Conoscendone l’insistenza la madre lo seguì e poté constatare che la corteccia dei rami era rigonfia in diversi punti. “Saranno le gemme?” si chiese “Un albero secco, che chissà perché quella donna così attenta e precisa non aveva fatto tagliare, può rinverdire dopo tre lunghi anni?”. Non parlò. Non voleva deludere il suo bambino …
Infastidito più che mai dal chiarore, dalle voci, dal trambusto, il ragazzo tredicenne si alzò a malincuore. Alto e dinoccolato, perennemente annoiato, con passo strascicante si avvicinò ai vetri stropicciandosi gli occhi.
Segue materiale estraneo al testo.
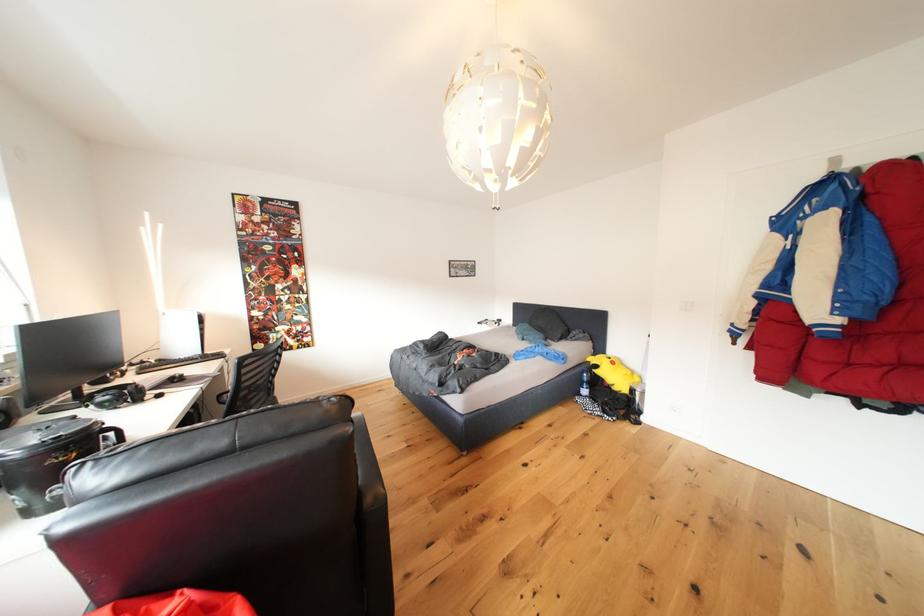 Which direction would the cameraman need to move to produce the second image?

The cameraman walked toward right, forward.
Abitualmente si alzava all’ultimo momento e spesso, eludendo la sorveglianza della madre, evitava perlomeno di lavarsi i denti … Ma la curiosità era stata più forte della pigrizia.
Anch’egli si accorse delle minuscole bolle, ma non voleva darsi per vinto, mentre Sal continuava a ripetere « Guardate è un miracolo … » « Si, un miracolo! Un albero che risorge dopo tre anni! Ahahahah! Ahitina potrebbe aprire ai turisti facendo pagare loro un euro per ammirarlo. Diventerebbe più ricca di zio Paperone con i tanti citrulli creduloni che ci sono in giro!!! » lo rimbeccò il fratello. In quel periodo gli piaceva fare il bastian contrario.
Sal era sul punto di scoppiare a piangere, quando l’altro fu colpito da un particolare. « Guardate » disse meravigliandosi egli stesso « nell’incavo dei due rami, giù in basso a destra ci sono tre foglioline!!! »
« Siiiiiiiiiiii !!! » urlò il piccolo « finalmente si è svegliato !!! ». Pregustava già il gustoso sapore delle ciliegie rosse e carnose e pensava all’arrivo degli uccellini che, con il loro canto, avrebbero allietato tutto il vicinato.
Aveva dimenticato l’interessante episodio del cartone, bevve il suo latte e si lasciò vestire senza fare capricci. Per la prima volta era contento di andare a scuola.
Non vedeva l’ora di raccontare alla maestra la storia di un vecchio albero che aveva dormito per tre lunghissimi inverni e si era risvegliato proprio il primo giorno di primavera.
E’ veramente una bella storia. Sono contenta per Sal !
Grazie. è anche una storia vera che dovrebbe far riflettere come sia importante salvaguardare la natura.